**Data supplied**
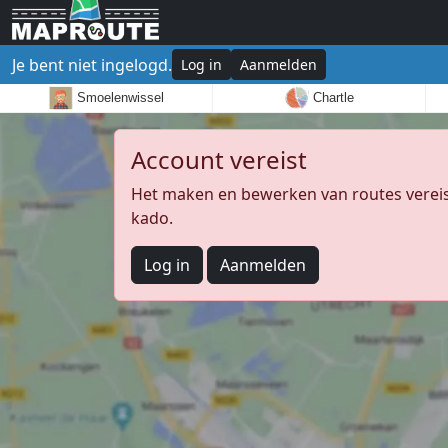
Je bent niet ingelogd.
Log in
Aanmelden
Smoelenwissel
Chartle
Account vereist
Het maken en bewerken van routes vereist
kado.
Log in
Aanmelden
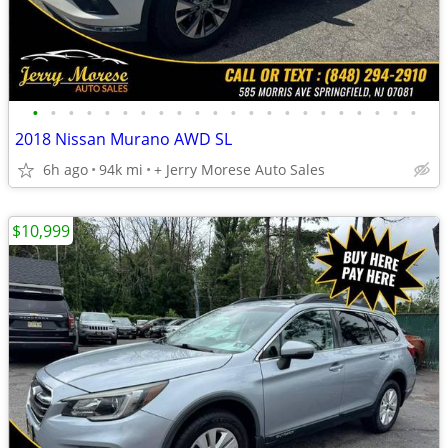
•
•
•
•
•
•
•
•
•
•
•
•
•
•
•
•
•
•
•
•
•
•
2018 Nissan Murano AWD SL
6h ago
94k mi
+ Jerry Morese Auto Sales
$10,999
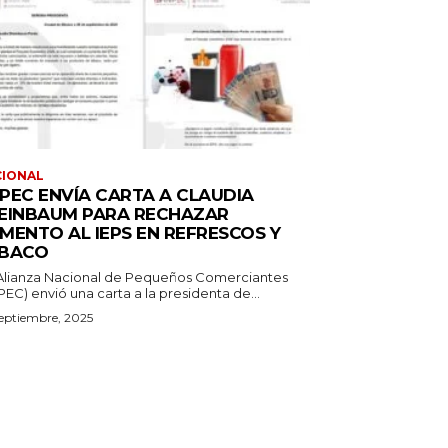
CIONAL
PEC ENVÍA CARTA A CLAUDIA
EINBAUM PARA RECHAZAR
MENTO AL IEPS EN REFRESCOS Y
BACO
Alianza Nacional de Pequeños Comerciantes
EC) envió una carta a la presidenta de...
eptiembre, 2025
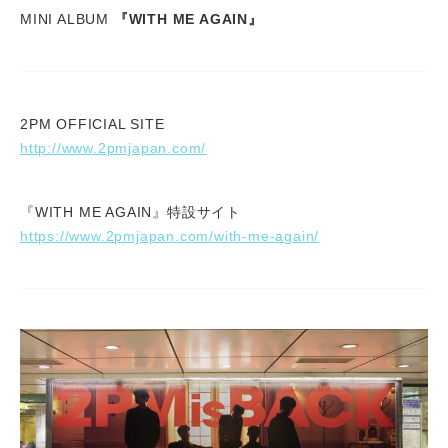
MINI ALBUM
『WITH ME AGAIN』
2PM OFFICIAL SITE
http://www.2pmjapan.com/
『WITH ME AGAIN』特設サイト
https://www.2pmjapan.com/with-me-again/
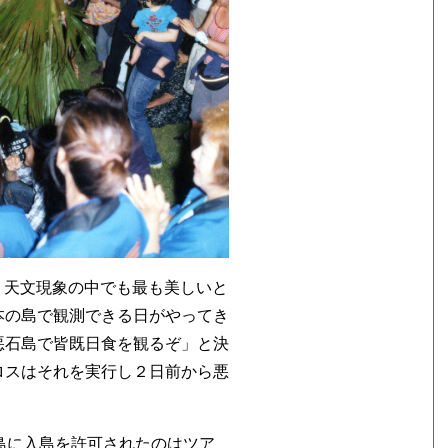
日、天文現象の中でも最も美しいと
本の島で観測できる日がやってき
悪石島で皆既日食を観るぞ」と決
ロスはそれを実行し２日前から悪
島に入島を許可されたのはツア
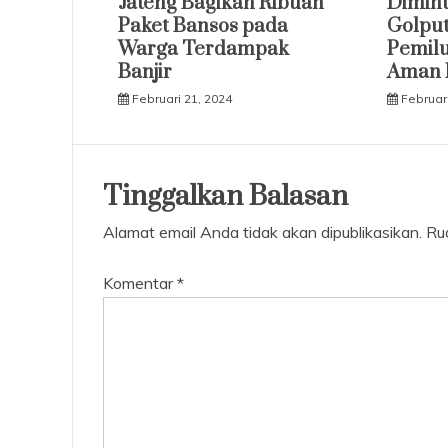
Jateng Bagikan Ribuan
Dimint
Paket Bansos pada
Golput
Warga Terdampak
Pemilu
Banjir
Aman 
Februari 21, 2024
Februari
Tinggalkan Balasan
Alamat email Anda tidak akan dipublikasikan.
Ru
Komentar
*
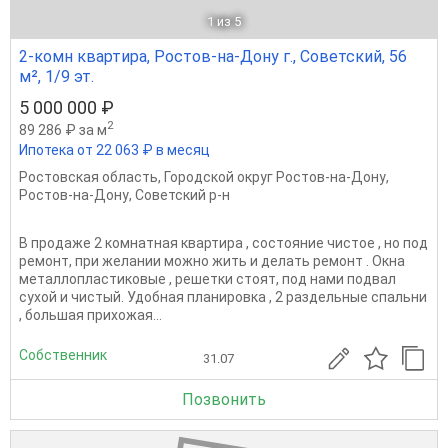
1
из 5
2-комн квартира, Ростов-на-Дону г., Советский, 56
м², 1/9 эт.
5 000 000 ₽
2
89 286 ₽ за м
Ипотека от 22 063 ₽ в месяц
Ростовская область
,
Городской округ Ростов-на-Дону
,
Ростов-на-Дону
,
Советский р-н
В продаже 2 комнатная квартира , состояние чистое , но под
ремонт, при желании можно жить и делать ремонт . Окна
металлопластиковые , решетки стоят, под нами подвал
сухой и чистый. Удобная планировка , 2 раздельные спальни
, большая прихожая...
Собственник
31.07
Позвонить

**Problem statement**
Check each line of the data above, and please copy the ones in which the string "Советский" occurs.

**Result of the task**
2-комн квартира, Ростов-на-Дону г., Советский, 56
Советский р-н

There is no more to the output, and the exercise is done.